Quote all of the data that follows exactly as written, skipping the images.
── THE DATA
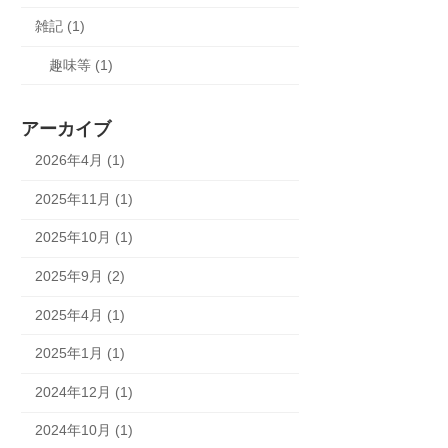
雑記 (1)
趣味等 (1)
アーカイブ
2026年4月 (1)
2025年11月 (1)
2025年10月 (1)
2025年9月 (2)
2025年4月 (1)
2025年1月 (1)
2024年12月 (1)
2024年10月 (1)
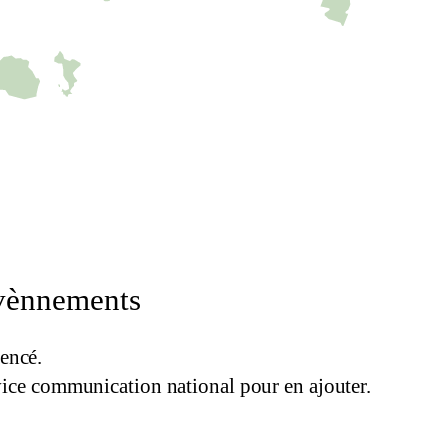
C-map
évènnements
encé.
rvice communication national pour en ajouter.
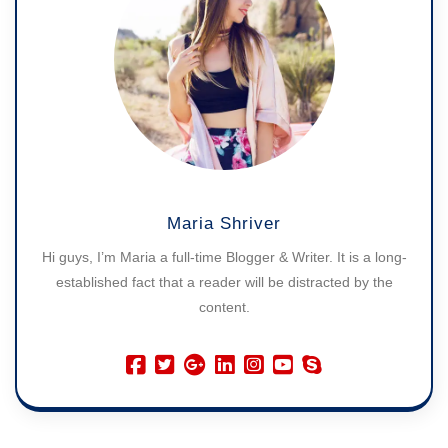
Maria Shriver
Hi guys, I’m Maria a full-time Blogger & Writer. It is a long-
established fact that a reader will be distracted by the
content.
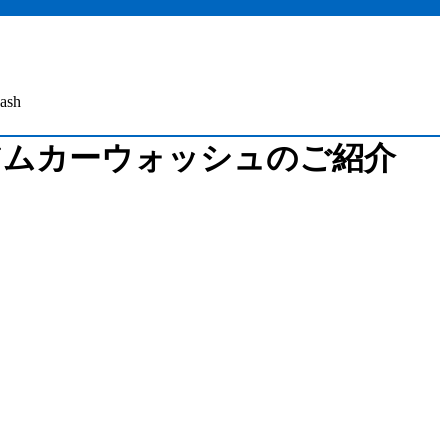
sh
アムカーウォッシュのご紹介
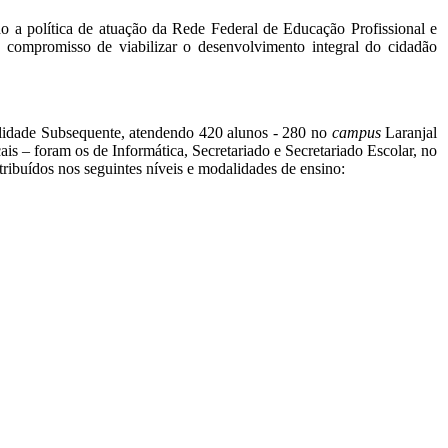
do a política de atuação da Rede Federal de Educação Profissional e
o compromisso de viabilizar o desenvolvimento integral do cidadão
alidade Subsequente, atendendo 420 alunos - 280 no
campus
Laranjal
is – foram os de Informática, Secretariado e Secretariado Escolar, no
ribuídos nos seguintes níveis e modalidades de ensino:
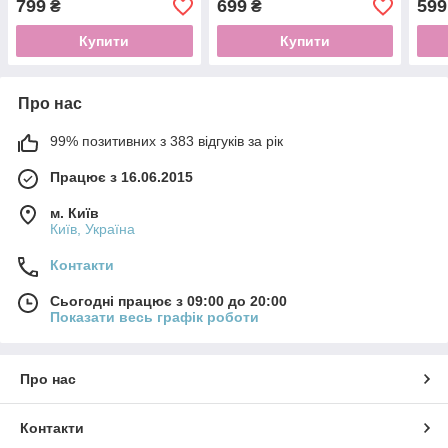
799
699
599
₴
₴
Купити
Купити
Про нас
99% позитивних з 383 відгуків за рік
Працює з 16.06.2015
м. Київ
Київ, Україна
Контакти
Сьогодні працює з 09:00 до 20:00
Показати весь графік роботи
Про нас
Контакти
────
FINAL ANSWER »
雑記 (1)
趣味等 (1)
アーカイブ
2026年4月 (1)
2025年11月 (1)
2025年10月 (1)
2025年9月 (2)
2025年4月 (1)
2025年1月 (1)
2024年12月 (1)
2024年10月 (1)
C-map
évènnements
encé.
rvice communication national pour en ajouter.
Maria Shriver
Hi guys, I’m Maria a full-time Blogger & Writer. It is a long-
established fact that a reader will be distracted by the
content.
sh
アムカーウォッシュのご紹介
do a política de atuação da Rede Federal de Educação Profissional e
o compromisso de viabilizar o desenvolvimento integral do cidadão
alidade Subsequente, atendendo 420 alunos - 280 no
campus
Laranjal
is – foram os de Informática, Secretariado e Secretariado Escolar, no
ribuídos nos seguintes níveis e modalidades de ensino:
799
699
599
₴
₴
Купити
Купити
Про нас
99% позитивних з 383 відгуків за рік
Працює з 16.06.2015
м. Київ
Київ, Україна
Контакти
Сьогодні працює з 09:00 до 20:00
Показати весь графік роботи
Про нас
Контакти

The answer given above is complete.